Memories are still fresh of the battles between riot police and stone-throwing protesters at anti-austerity demonstrations in June and sporadic signs of trouble were reported on Monday with a petrol bomb hurled at a garbage truck in a northern suburb of Athens.

Papandreou, trailing badly in opinion polls, has defied a wave of protests, pledging to push through a deeply unpopular package that includes tax rises, pay and pension cuts, job layoffs and changes to collective pay deals.

His four-seat majority is expected to hold up with the support of smaller opposition parties, but at least two members of the ruling PASOK party may oppose part of the bill.

With European Union leaders racing to prepare a new bailout deal in time for a summit on October 23 and growing speculation that Greece may be forced to default on its massive public debt, Papandreou said Greece had to show its resolve.

"We must show we want the great changes, to go into this negotiation on October 23 with our head high, with a strong negotiating hand, to make sure we obtain the best for Greece," he said.

Trapped in deep recession and choked by a debt equivalent to some 162 percent of gross domestic product, Greece has been shut out of bond markets and would run out of money within weeks without international support.

The strikers don't realize it but default would make the austerity measures look like a picnic.
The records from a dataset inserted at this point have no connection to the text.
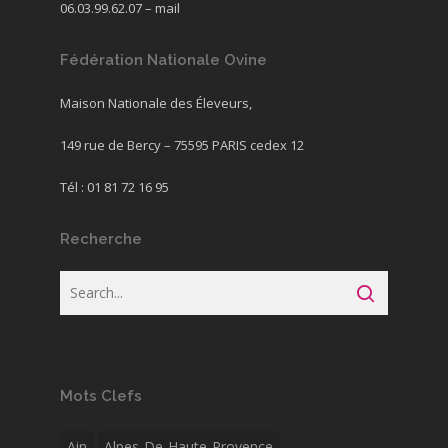
06.03.99.62.07 –
mail
Fédération Nationale Ovine
Maison Nationale des Éleveurs,
149 rue de Bercy – 75595 PARIS cedex 12
Tél : 01 81 72 16 95
Recherche
Mots Clefs
Ain
Alpes-De-Haute-Provence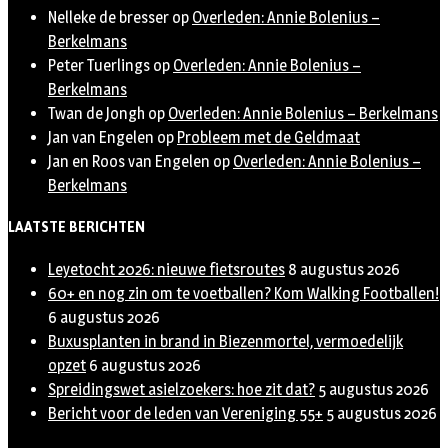
Nelleke de bresser
op
Overleden: Annie Bolenius –
Berkelmans
Peter Tuerlings
op
Overleden: Annie Bolenius –
Berkelmans
Twan de Jongh
op
Overleden: Annie Bolenius – Berkelmans
Jan van Engelen
op
Probleem met de Geldmaat
Jan en Roos van Engelen
op
Overleden: Annie Bolenius –
Berkelmans
LAATSTE BERICHTEN
Leyetocht 2026: nieuwe fietsroutes
8 augustus 2026
60+ en nog zin om te voetballen? Kom Walking Footballen!
6 augustus 2026
Buxusplanten in brand in Biezenmortel, vermoedelijk
opzet
6 augustus 2026
Spreidingswet asielzoekers: hoe zit dat?
5 augustus 2026
Bericht voor de leden van Vereniging 55+
5 augustus 2026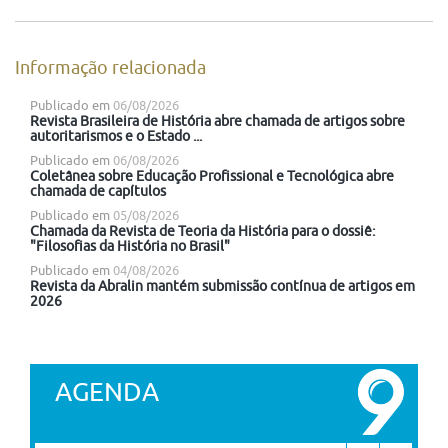
Informação relacionada
Publicado em
06/08/2026
Revista Brasileira de História abre chamada de artigos sobre
autoritarismos e o Estado ...
Publicado em
06/08/2026
Coletânea sobre Educação Profissional e Tecnológica abre
chamada de capítulos
Publicado em
05/08/2026
Chamada da Revista de Teoria da História para o dossiê:
"Filosofias da História no Brasil"
Publicado em
04/08/2026
Revista da Abralin mantém submissão contínua de artigos em
2026
AGENDA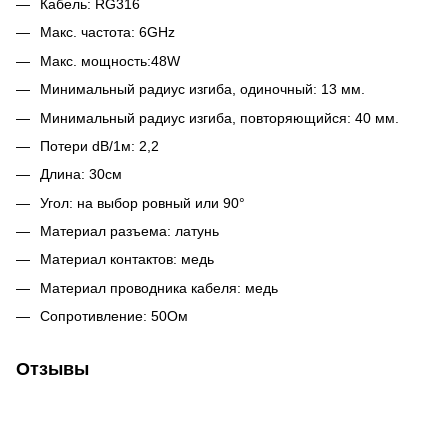
Кабель: RG316
Макс. частота: 6GHz
Макс. мощность:48W
Минимальный радиус изгиба, одиночный: 13 мм.
Минимальный радиус изгиба, повторяющийся: 40 мм.
Потери dB/1м: 2,2
Длина: 30см
Угол: на выбор ровный или 90°
Материал разъема: латунь
Материал контактов: медь
Материал проводника кабеля: медь
Сопротивление: 50Ом
Отзывы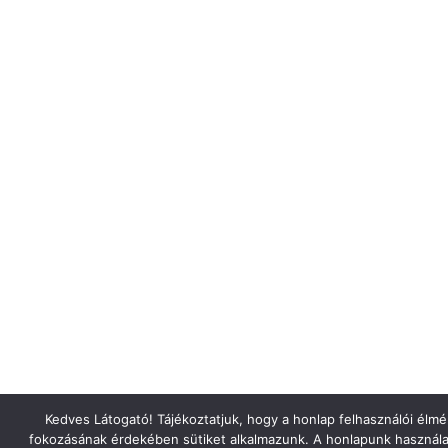
Kedves Látogató! Tájékoztatjuk, hogy a honlap felhasználói élm
fokozásának érdekében sütiket alkalmazunk. A honlapunk használa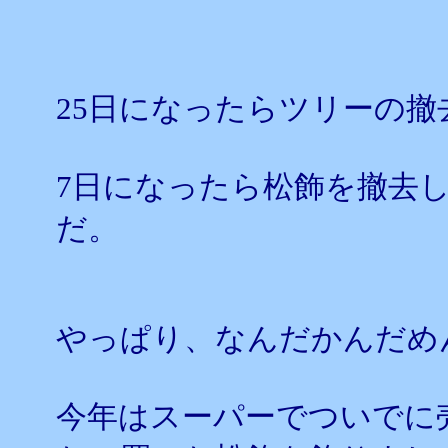
25日になったらツリーの
7日になったら松飾を撤去
だ。
やっぱり、なんだかんだめ
今年はスーパーでついでに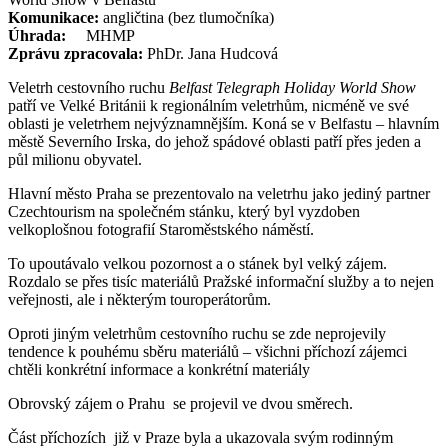
Komunikace:
angličtina (bez tlumočníka)
Úhrada:
MHMP
Zprávu zpracovala:
PhDr. Jana Hudcová
Veletrh cestovního ruchu
Belfast Telegraph Holiday World Show
patří ve Velké Británii k regionálním veletrhům, nicméně ve své
oblasti je veletrhem nejvýznamnějším. Koná se v Belfastu – hlavním
městě Severního Irska, do jehož spádové oblasti patří přes jeden a
půl milionu obyvatel.
Hlavní město Praha se prezentovalo na veletrhu jako jediný partner
Czechtourism na společném stánku, který byl vyzdoben
velkoplošnou fotografií Staroměstského náměstí.
To upoutávalo velkou pozornost a o stánek byl velký zájem.
Rozdalo se přes tisíc materiálů Pražské informační služby a to nejen
veřejnosti, ale i některým touroperátorům.
Oproti jiným veletrhům cestovního ruchu se zde neprojevily
tendence k pouhému sběru materiálů – všichni příchozí zájemci
chtěli konkrétní informace a konkrétní materiály
Obrovský zájem o Prahu se projevil ve dvou směrech.
Část příchozích již v Praze byla a ukazovala svým rodinným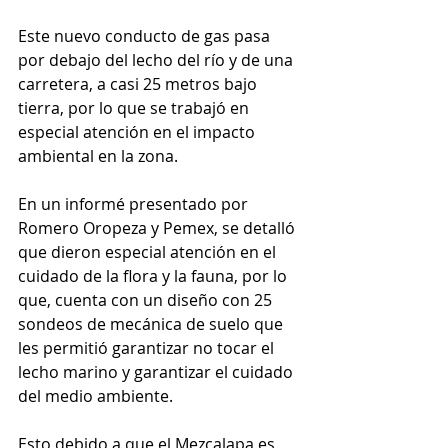
Este nuevo conducto de gas pasa 
por debajo del lecho del río y de una 
carretera, a casi 25 metros bajo 
tierra, por lo que se trabajó en 
especial atención en el impacto 
ambiental en la zona.
En un informé presentado por 
Romero Oropeza y Pemex, se detalló 
que dieron especial atención en el 
cuidado de la flora y la fauna, por lo 
que, cuenta con un diseño con 25 
sondeos de mecánica de suelo que 
les permitió garantizar no tocar el 
lecho marino y garantizar el cuidado 
del medio ambiente. 
Esto debido a que el Mezcalapa es 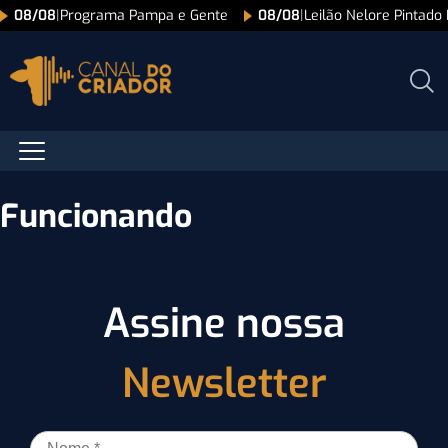
08/08
|
Programa Pampa e Gente
08/08
|
Leilão Nelore Pintado
Funcionando
Assine nossa
Newsletter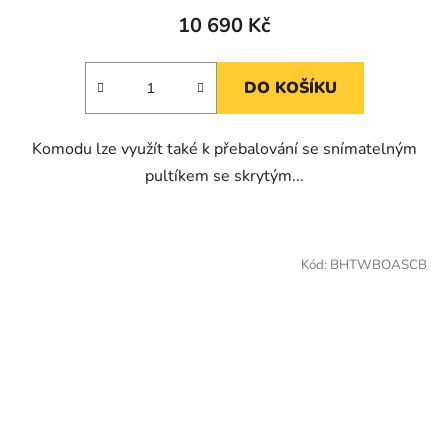
10 690 Kč
DO KOŠÍKU
Komodu lze využít také k přebalování se snímatelným
pultíkem se skrytým...
Kód:
BHTWBOASCB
Of course, there is nothing rational about a people demanding that the rest of the world finance their way of life so we should hardly expect logic coming from the unions, who would be broken beyond fixing if Greece defaulted.

The measures won't be enough to cure the problem, only kick the can down the road a few months until the next crisis arises. Most analysts now expect Greece to default - either a forced default or a crash landing that would swamp a few other economies in its wake.

The sooner the euro zone acts on that reality, the better it will be for all.